--- Dataset entries ---
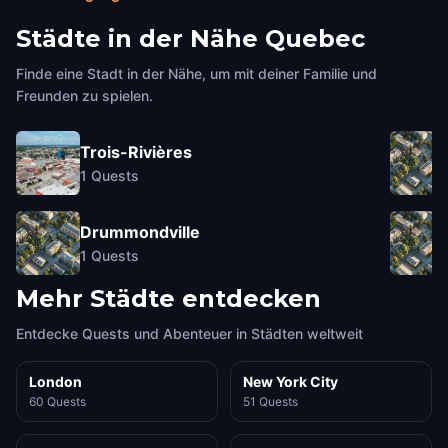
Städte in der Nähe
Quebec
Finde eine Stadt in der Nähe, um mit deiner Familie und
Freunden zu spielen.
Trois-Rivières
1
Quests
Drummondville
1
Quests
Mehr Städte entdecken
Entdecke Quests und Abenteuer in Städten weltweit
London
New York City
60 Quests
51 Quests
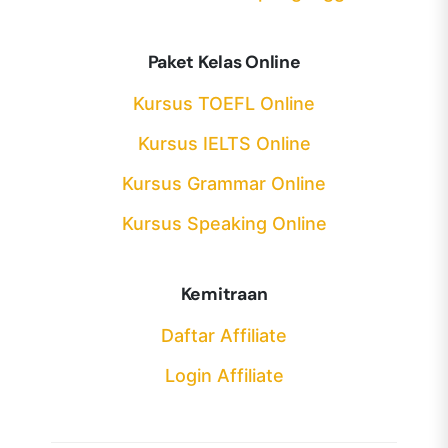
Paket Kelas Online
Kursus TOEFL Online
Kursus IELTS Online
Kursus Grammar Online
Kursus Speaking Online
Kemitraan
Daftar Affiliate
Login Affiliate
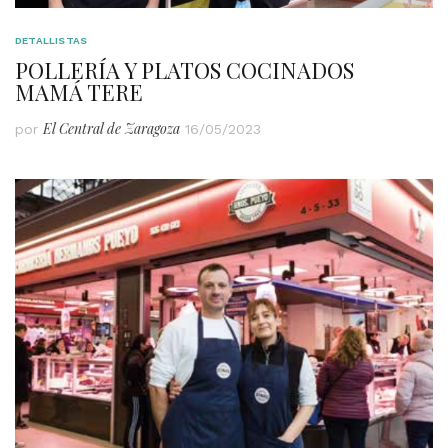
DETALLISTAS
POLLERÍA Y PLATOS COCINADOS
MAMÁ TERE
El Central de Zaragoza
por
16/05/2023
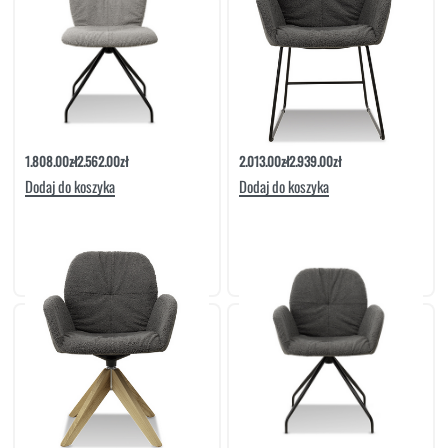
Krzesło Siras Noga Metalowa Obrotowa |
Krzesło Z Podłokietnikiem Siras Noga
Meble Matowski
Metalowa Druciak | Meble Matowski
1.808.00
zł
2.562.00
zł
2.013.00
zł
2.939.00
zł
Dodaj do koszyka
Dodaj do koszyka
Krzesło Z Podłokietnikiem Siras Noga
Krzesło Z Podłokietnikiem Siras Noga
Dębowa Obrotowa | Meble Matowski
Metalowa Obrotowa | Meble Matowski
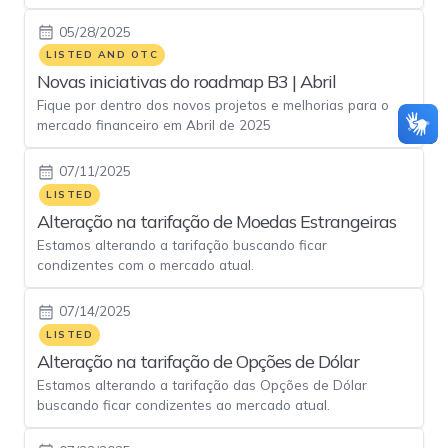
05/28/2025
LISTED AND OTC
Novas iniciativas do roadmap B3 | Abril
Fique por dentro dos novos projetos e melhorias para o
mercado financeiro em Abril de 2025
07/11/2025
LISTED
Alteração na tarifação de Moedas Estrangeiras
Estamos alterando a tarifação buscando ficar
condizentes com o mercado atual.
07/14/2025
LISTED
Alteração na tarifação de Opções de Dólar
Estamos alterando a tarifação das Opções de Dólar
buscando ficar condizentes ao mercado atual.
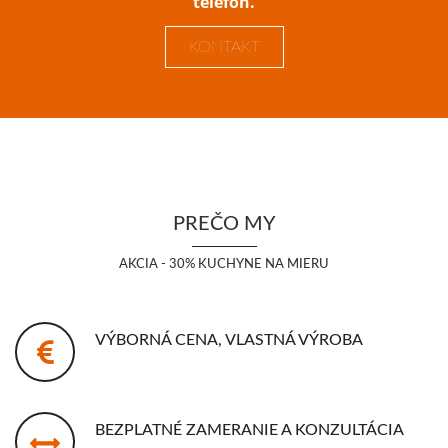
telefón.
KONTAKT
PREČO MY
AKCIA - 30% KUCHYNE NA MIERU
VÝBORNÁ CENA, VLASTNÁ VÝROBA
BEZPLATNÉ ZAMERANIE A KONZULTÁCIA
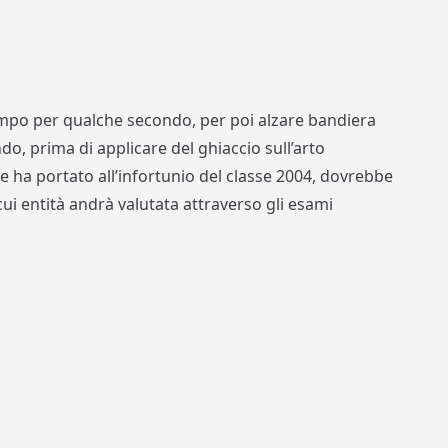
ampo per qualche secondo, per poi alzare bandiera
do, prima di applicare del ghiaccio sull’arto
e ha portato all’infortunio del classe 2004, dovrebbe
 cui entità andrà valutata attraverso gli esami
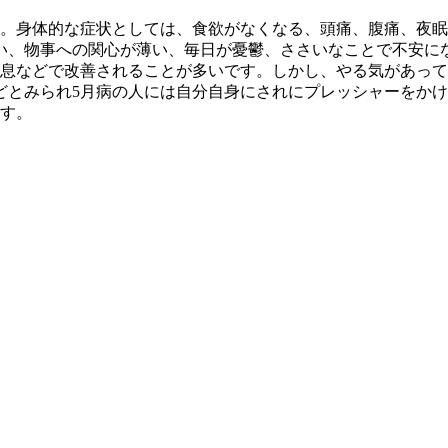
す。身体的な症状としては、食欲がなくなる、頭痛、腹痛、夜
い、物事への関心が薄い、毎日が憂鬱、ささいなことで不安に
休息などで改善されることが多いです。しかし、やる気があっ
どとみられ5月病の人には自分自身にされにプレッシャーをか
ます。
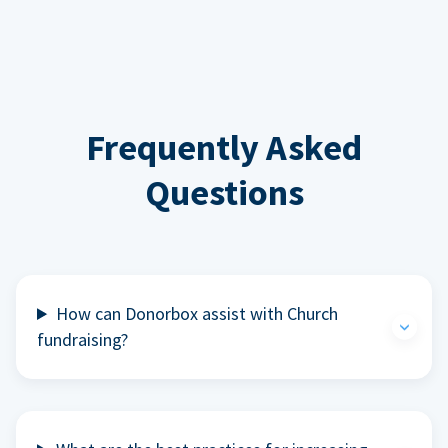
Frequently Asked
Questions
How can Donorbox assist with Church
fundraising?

--- Problem ---
Exactly as written, reproduce the lines from the one containing "cui entità andrà" through the last line of the entries above, and leave every picture out.

--- Expected answer ---
 cui entità andrà valutata attraverso gli esami
す。身体的な症状としては、食欲がなくなる、頭痛、腹痛、夜
い、物事への関心が薄い、毎日が憂鬱、ささいなことで不安に
休息などで改善されることが多いです。しかし、やる気があっ
どとみられ5月病の人には自分自身にされにプレッシャーをか
ます。
Frequently Asked
Questions
How can Donorbox assist with Church
fundraising?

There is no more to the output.